Evaluate your diet and ensure that you have proper balanced nutrient levels, most especially calcium to magnesium. This becomes even more important if you have heart disease or its risk factors. Remember that nutrients work as a team and look to maintain proper balance. Balanced nutrition and proper supplementation is integral in the fight against heart disease. Dr. Dean also notes that, including low doses of vitamin D and vitamin K2, can protect your bones as well as your heart. A good multivitamin combined with balanced calcium and magnesium supplementation is vital, along with Omega 3 supplements to further balance the equation.

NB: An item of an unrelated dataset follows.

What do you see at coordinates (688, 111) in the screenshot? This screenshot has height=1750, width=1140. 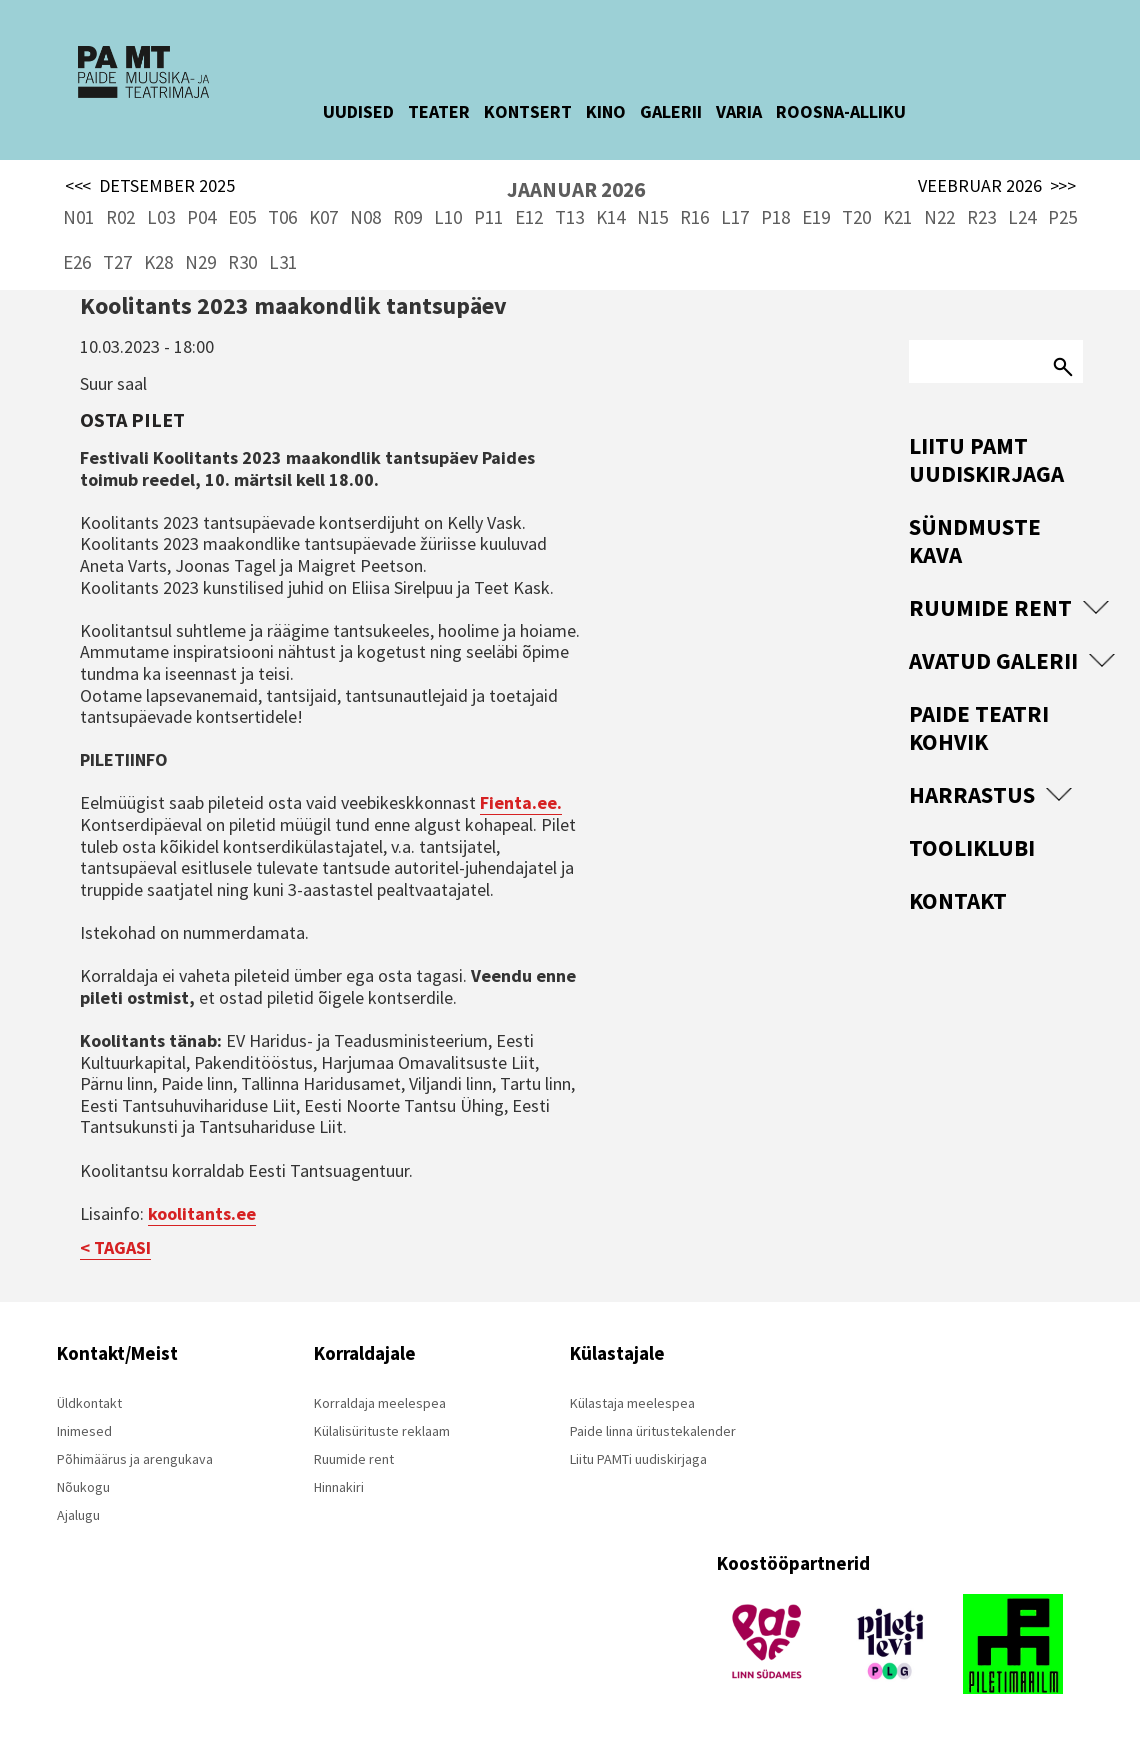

The bottom line is that nutritional intake influences health. Improper nutrition, combined with nutrient deficits or excesses can lead to unhealthy conditions within the body, conditions such as plaque buildup, hardening of the arteries and reduced blood flow. Eating a balanced diet, filled with a variety of unrefined whole grains, legumes, nuts, and vegetables (especially leafy dark-greens) every day, can help maintain heart health.
While that may seem like nothing new, focusing on calcium to magnesium balance, is a new consideration. While only one piece in a much larger puzzle, this research shows that it is an important consideration.